I also got involved in the part making pumpkins and clouds. Clouds were relatively simple, but the pumpkin could not stand up as it should be. Finally, Sophia solved this problem by sewing the two pieces together, and we are glad to show it to other i-designers and Fimbel instructors!

Now let me introduce you the final product!!

Reflection

Reflecting back on the project my group and I undertook to create interactive Halloween pumpkins and storm clouds, it is clear that I embraced the concept of cognitive flexibility. My journey through the project included learning new skills, troubleshooting, and adapting to a changing environment. My willingness to explore Velostat, try out different voices, and tackle the challenges of connecting CPDs demonstrates my openness to different perspectives and problem-solving approaches. In terms of the impact of cognitive flexibility on problem solving, my experience highlights the importance of considering multiple perspectives and being open to alternative solutions. The process of debugging and tweaking my circuit design and finding creative solutions to make the pumpkin stand up illustrates how flexibility in thinking can lead to more effective results.

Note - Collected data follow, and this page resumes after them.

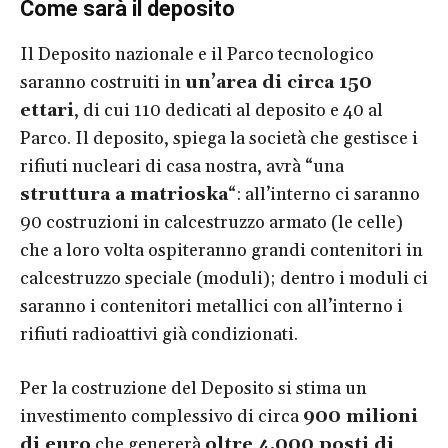
Come sarà il deposito
Il Deposito nazionale e il Parco tecnologico
saranno costruiti in
un’area di circa 150
ettari
, di cui 110 dedicati al deposito e 40 al
Parco. Il deposito, spiega la società che gestisce i
rifiuti nucleari di casa nostra, avrà “una
struttura a matrioska
“: all’interno ci saranno
90 costruzioni in calcestruzzo armato (le celle)
che a loro volta ospiteranno grandi contenitori in
calcestruzzo speciale (moduli); dentro i moduli ci
saranno i contenitori metallici con all’interno i
rifiuti radioattivi già condizionati.
Per la costruzione del Deposito si stima un
investimento complessivo di circa
900 milioni
di euro
che genererà
oltre 4.000 posti di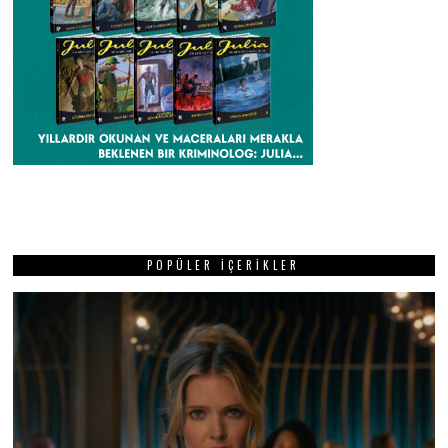
POPÜLER İÇERIKLER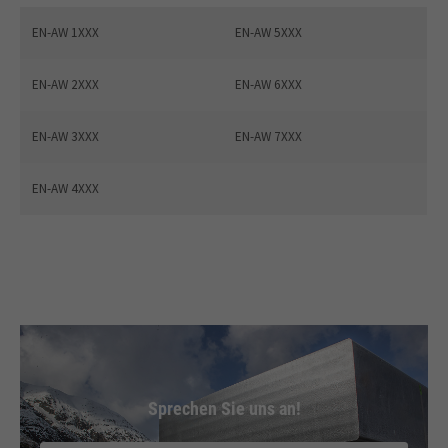
EN-AW 1XXX
EN-AW 5XXX
EN-AW 2XXX
EN-AW 6XXX
EN-AW 3XXX
EN-AW 7XXX
EN-AW 4XXX
Sprechen Sie uns an!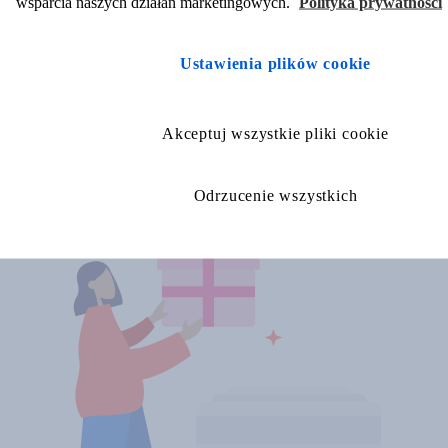
wsparcia naszych działań marketingowych.
Polityka prywatności
3
Ustawienia plików cookie
Zdobywaj punkty
Wybieraj nagrody
Akceptuj wszystkie pliki cookie
Gotówka, vouchery, nagrody rzeczowe - dostajesz to, czego chcesz!
Odrzucenie wszystkich
Sprawdź!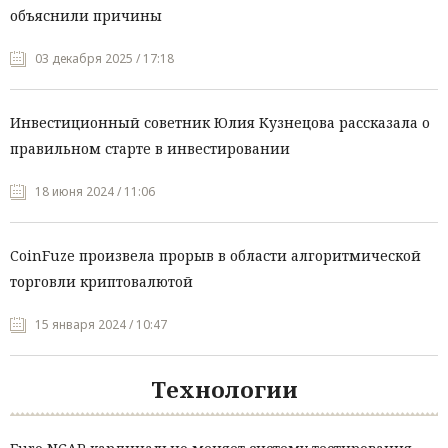
объяснили причины
03 декабря 2025 / 17:18
Инвестиционный советник Юлия Кузнецова рассказала о
правильном старте в инвестировании
18 июня 2024 / 11:06
CoinFuze произвела прорыв в области алгоритмической
торговли криптовалютой
15 января 2024 / 10:47
Технологии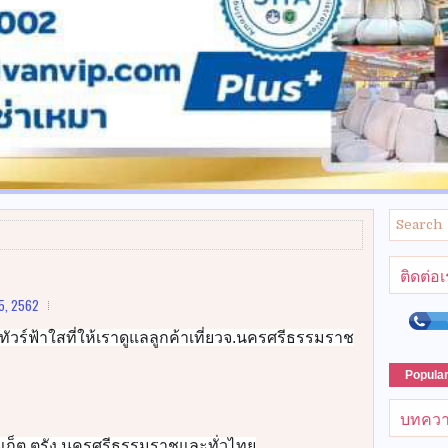
ติดต่อ
5, 2562
ทัวร์ฟ้าใสที่ให้เราดูแลลูกค้าเที่ยวจ.นครศรีธรรมราช
Popula
บทควา
 ภูเก็ต ตรัง นครศรีธรรมราชและทั่วไทย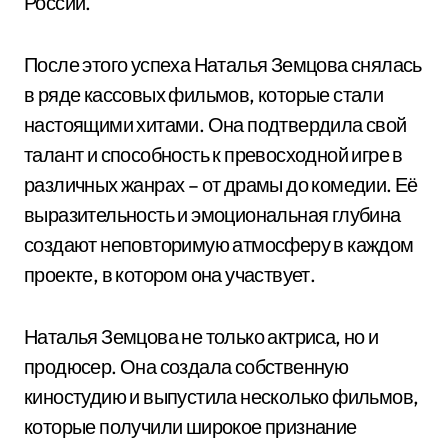
России.
После этого успеха Наталья Земцова снялась
в ряде кассовых фильмов, которые стали
настоящими хитами. Она подтвердила свой
талант и способность к превосходной игре в
различных жанрах – от драмы до комедии. Её
выразительность и эмоциональная глубина
создают неповторимую атмосферу в каждом
проекте, в котором она участвует.
Наталья Земцова не только актриса, но и
продюсер. Она создала собственную
киностудию и выпустила несколько фильмов,
которые получили широкое признание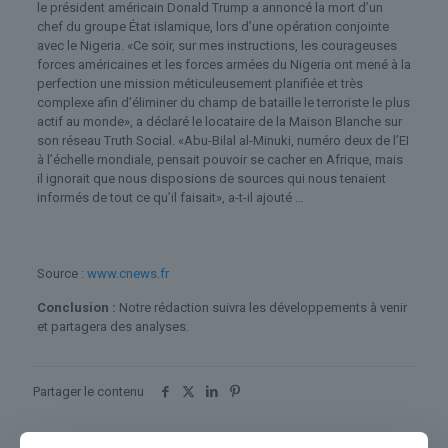
le président américain Donald Trump a annoncé la mort d’un
chef du groupe État islamique, lors d’une opération conjointe
avec le Nigeria. «Ce soir, sur mes instructions, les courageuses
forces américaines et les forces armées du Nigeria ont mené à la
perfection une mission méticuleusement planifiée et très
complexe afin d’éliminer du champ de bataille le terroriste le plus
actif au monde», a déclaré le locataire de la Maison Blanche sur
son réseau Truth Social. «Abu-Bilal al-Minuki, numéro deux de l’EI
à l’échelle mondiale, pensait pouvoir se cacher en Afrique, mais
il ignorait que nous disposions de sources qui nous tenaient
informés de tout ce qu’il faisait», a-t-il ajouté …
Source :
www.cnews.fr
Conclusion :
Notre rédaction suivra les développements à venir
et partagera des analyses.
Partager le contenu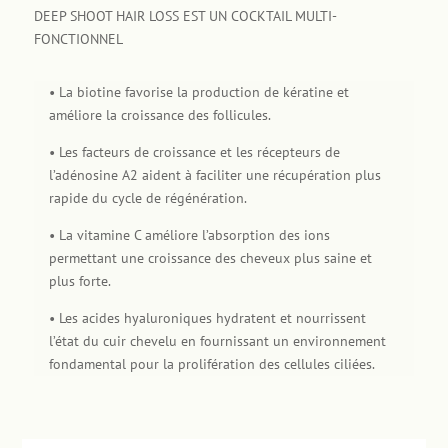
DEEP SHOOT HAIR LOSS EST UN COCKTAIL MULTI-
FONCTIONNEL
• La biotine favorise la production de kératine et
améliore la croissance des follicules.
• Les facteurs de croissance et les récepteurs de
l’adénosine A2 aident à faciliter une récupération plus
rapide du cycle de régénération.
• La vitamine C améliore l’absorption des ions
permettant une croissance des cheveux plus saine et
plus forte.
• Les acides hyaluroniques hydratent et nourrissent
l’état du cuir chevelu en fournissant un environnement
fondamental pour la prolifération des cellules ciliées.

Cognitive flexibility has been an invaluable asset in my wider learning journey. It has enabled me to explore a variety of courses and specialisms even beyond my initial intentions, developing a well-rounded skill set and the ability to adapt to different challenges. This teamwork project experience has made me more aware that sometimes sticking to a rigid plan can hinder progress, and that the ability to pivot and adapt can lead to better outcomes.

Looking back, when I initially found myself struggling with pumpkins and having trouble getting the cotton to be wrapped, I solved the problem by seeking out Sophia and Edlyn’s solutions from different perspectives. In this case, we explored the possibilities of stapling and sewing, and in the end sewing won out. It does show that sometimes it is perhaps not as beneficial to stick to one of your plans as it is to move on to a new one. Adaptability is a strength and sometimes a change of direction is the wisest choice. What I would say to my former self is to stay open to new possibilities and not be afraid to embrace change when it leads to better results.